Entrevista Thalita Rebouças

Gabriela Kuzma

Escritora Thalita Rebouças lança seu 15° livro.

Escritora Thalita Rebouças lança seu 15° livro.

Fenômeno da literatura atual Thalita Rebouças iniciou sua carreira em 1999, mas só começou seu grande sucesso em 2003. Após se formar na faculdade de jornalismo Thalita decidiu investir na carreira de escritora, e hoje já vendeu mais de 1 milhão de livros, além de lançar um projeto com o incentivo à leitura para jovens. Com a coleção Fala Sério e diversos títulos individuais a escritora trata em seus trabalhos de temas relacionados com a vida de adolescentes e lançou agora seu 15° livro

PC- Como surgiu seu gosto pela leitura?

Thalita Rebouças – Há quando eu era pirralha eu lia muito gibi do Mauricio de Souza, depois eu passei pros livros do Ziraldo, e fui lendo, foi desde que eu era pequenininha mesmo.

PC- Você é a “queridinha” dos jovens. A que atribui o sucesso que faz com a garotada?

Thalita Rebouças – Eu acho que é o humor dos meus livros, isso faz com que os adolescentes gostem de ler porque eles se divertem. E por eu não passar nenhuma lição de moral, eu quero que eles leiam e tirem as conclusões deles com base do que leram. Eu nunca quero ensinar nada, então acho que eles se identificam com isso. E eles também se identificam com os personagens, acreditam que eles poderiam ser os personagens.

PC- Como surgiu a ideia de virar escritora?

Thalita Rebouças – Há desde que sou pequena eu gostava de escrever, tinha meus livrinhos, e quando me formei em jornalismo, jornalista não pode inventar historia e eu gostava de inventar historia então com 25 anos eu lancei o meu primeiro livro, eu já estava trabalhando no jornalismo, mas eu queria realizar esse sonho de criança, então eu lancei meu primeiro livro.

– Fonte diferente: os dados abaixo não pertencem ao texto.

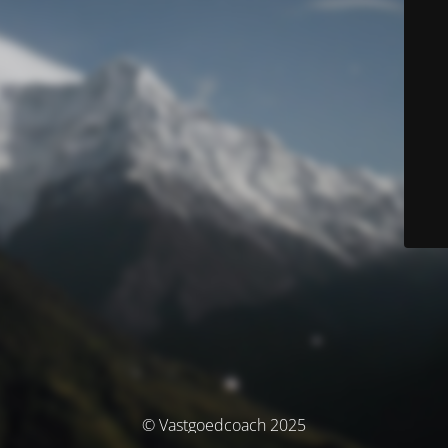
© Vastgoedcoach 2025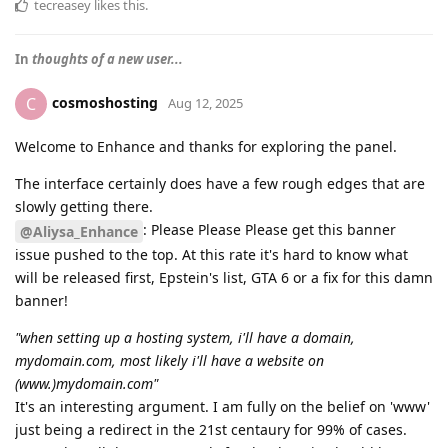
tecreasey
likes this
.
In
thoughts of a new user...
cosmoshosting
C
Aug 12, 2025
Welcome to Enhance and thanks for exploring the panel.
The interface certainly does have a few rough edges that are
slowly getting there.
: Please Please Please get this banner
@Aliysa_Enhance
issue pushed to the top. At this rate it's hard to know what
will be released first, Epstein's list, GTA 6 or a fix for this damn
banner!
"when setting up a hosting system, i'll have a domain,
mydomain.com, most likely i'll have a website on
(www.)mydomain.com"
It's an interesting argument. I am fully on the belief on 'www'
just being a redirect in the 21st centaury for 99% of cases.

PC- Escrever para leitores específicos é mais difícil do que produzir para adultos?

Thalita Rebouças – Não, na verdade eu acho que escrever é um imenso prazer, não tem dificuldade na hora de escrevem pra ninguém, nem pra adulto. Pra criança que eu acho que acaba sendo mais difícil, eu lancei agora o infantil e não sei como vai ser.

PC- Antes de se assumir escritora em tempo integral você trabalhava no jornalismo diário. Qual lição tirou da época de repórter?

Thalita Rebouças – Há o que eu trago do jornalismo não sei se foi alguma lição, mas o que trago é a disciplina, o fato de ter o deadline pra cumprir, eu gosto da rotina de não ter rotina, cada dia uma pessoa nova pra entrevista, eu gostava de conhecer gente, de conviver com pessoas diferentes. Então isso é muito bacana quando eu viajo o Brasil vou conhecendo os leitores, conversando, abraçando. Mas basicamente e o apreço pela língua português e essa coisa de ter um prazo. Escrevendo eu sou muito rigorosa comigo mesmo, porque eu não tenho um editor me pressionando, eu me pressiono.

PC- As dificuldades dos autores iniciantes são muitas, como publicas o primeiro livro. Você decidiu investir na carreira como autora deixando de lado o jornalismo. Existia um “plano B” casa não desse certo?

Thalita Rebouças – Claro, voltar pra redação voltar pra rede impressa. Eu falei isso durante anos da minha vida. “Vou voltar pra assessoria, vou voltar pra redação”.

PC- Seu 15° livro foi feito em parceria com Mauricio de Souza. Como foi trabalhar com ele?

Thalita Rebouças – Muito bacana, um ídolo da minha infância, um cara que eu sou totalmente apaixonada, foi ótimo conversa com ele, é uma pessoa que eu quero levar pra minha vida, ele é genial, sensacional.

PC- Como é ser uma autora que já vendeu mais de um milhão de livros?

Thalita Rebouças – É o máximo, ainda mais sabendo que o Brasil não é um pais que tem muito hábito a leitura, eles leem pouco ainda se comparado com outros países, então saber que hoje eu vivo de literatura me da um orgulho muito grande, saber que eu faço a galerinha ler.

PC- Em 2004 lançou a campanha “ler e bacana”. Qual foi seu objetivo com ela?

Thalita Rebouças – Era na verdade uma resposta que eu ouvia muito de adolescente que ler é chato. E eu falava “não é ao contrário, ler é bacana” então assim nasceu, e o objetivo era fazer com que as pessoas falassem que gostam de ler, se orgulhassem de gostar de ler.